● **Work required**
The records below need to be repeated exactly, with every picture left out.

● **Records for this exercise**
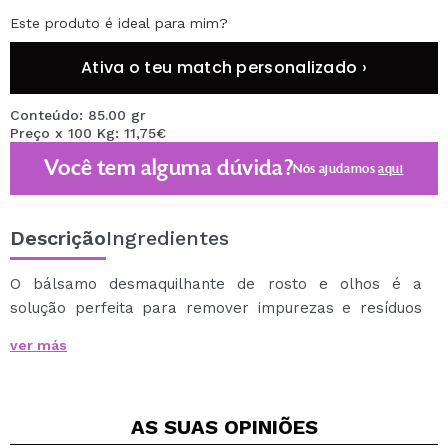
Este produto é ideal para mim?
Ativa o teu match personalizado ›
Conteúdo: 85.00 gr
Preço x 100 Kg: 11,75€
Você tem alguma dúvida?
Nós ajudamos
aqui
Descrição
Ingredientes
O bálsamo desmaquilhante de rosto e olhos é a
solução perfeita para remover impurezas e resíduos
de maquilhagem com suavidade e sem a necessidade
ver más
de esfregar excessivamente para proteger a pele.
É elaborado com azeite extra virgem, manteiga de
karité e óleo de amêndoas doces, além de um
AS SUAS
OPINIÕES
complexo de extratos que também ajudam a proteger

● **Answer to this problem**
Este produto é ideal para mim?
Ativa o teu match personalizado ›
Conteúdo: 85.00 gr
Preço x 100 Kg: 11,75€
Você tem alguma dúvida?
Nós ajudamos
aqui
Descrição
Ingredientes
O bálsamo desmaquilhante de rosto e olhos é a
solução perfeita para remover impurezas e resíduos
de maquilhagem com suavidade e sem a necessidade
ver más
de esfregar excessivamente para proteger a pele.
É elaborado com azeite extra virgem, manteiga de
karité e óleo de amêndoas doces, além de um
AS SUAS
OPINIÕES
complexo de extratos que também ajudam a proteger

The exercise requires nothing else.